What's your weepy weakness?

Old people and dogs. Seriously, any commercial featuring a lonely-looking old person, like the Bell Canada one where the grandson calls his grampa from Dieppe, makes me sob like I’m being interviewed by Barbara Walters.

Also, dogs. I read one of those tiny impulse-buy books about a dog in the bookstore a few months ago, and found myself weeping openly.

That’s all it takes. Old people and dogs.

You?

My weepy weakness is sacrifice. You know, people doing things that are really hard for them for the sake of another person. For some weird reason, this hits me the hardest when the sacrifice involves an object. Sacrificing your life to save someone? Whatever. Sacrificing the chipped yo-yo that momma gave you in the opening montage? Kleenex time.

I’ll second dogs. I cried myself to sleep the night I finished “Where The Red Fern Grows” and almost any dog movie where something bad happens to the dog has me holding my breath and getting a lot of drinks. That and My Dog Skip are the only stories that have ever made me cry.
Little children surviving when someone else doesn’t. Lion King didn’t actually elicit much of a reaction from me (probably because I was so young the first time I saw it) but that’s the sort of thing I’m talking about- “dad? wake up!”
funerals are pretty bad. Even really cheesy ones. Especially when there are individual people crying at it. The funeral in Evita was notsomuch sad, whereas the one in Rent had me going, “damnit, no! I will not cry!” and the brief funeral scene in ER when Mahk Greene dies made me way sadder than the whole rest of everything around it.
anything pertaining to something crazy going on in my life- Usually someone in the same situation, only magnified or in the same situation only what I fear is coming true for them when it never does for me

Animals. Any sad animal story. Especially dogs but cats, horses, ferrets, mice, rats, bunnies, frogs, goats…anything.

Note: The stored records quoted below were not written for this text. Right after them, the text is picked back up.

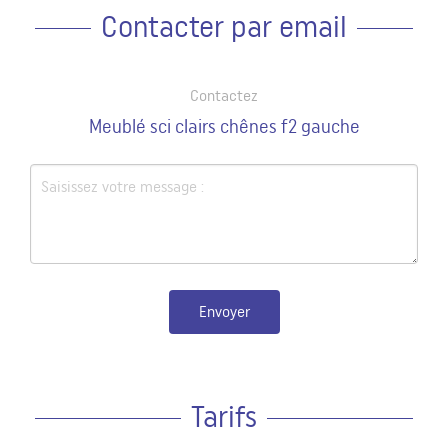
Contacter par email
Contactez
Meublé sci clairs chênes f2 gauche
Envoyer
Tarifs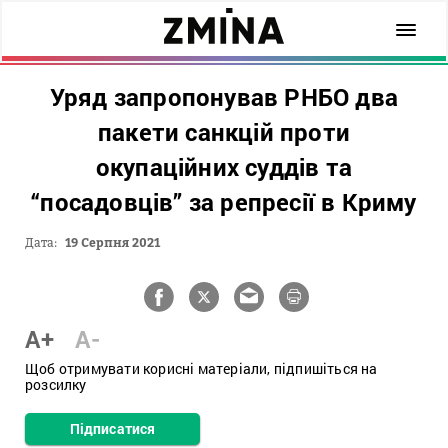
Уряд запропонував РНБО два
пакети санкцій проти
окупаційних суддів та
“посадовців” за репресії в Криму
Дата:
19 Серпня 2021
A+
A-
Щоб отримувати корисні матеріали, підпишіться на
розсилку
Підписатися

I was physically drained after reading “Watership Down.” For a week. Also “The Neverending Story.” Ugh.

Kids too I guess. Anyone/thing helpless that gets the short end of the stick. I was pretty broken up about the movie “My Girl.”

Parts of the Band of Brothers miniseries – specifically, “Why We Fight”, and the interview with Maj. Dick Winters where he reads Mike Ranney’s letter to his grandson. Uncontrollable weepiness.

And I’d mentioned this to another guy whom I’d loaned the DVDs to. When he returned them, he had to apologize for doing the guy-mocking thing when I’d told him that.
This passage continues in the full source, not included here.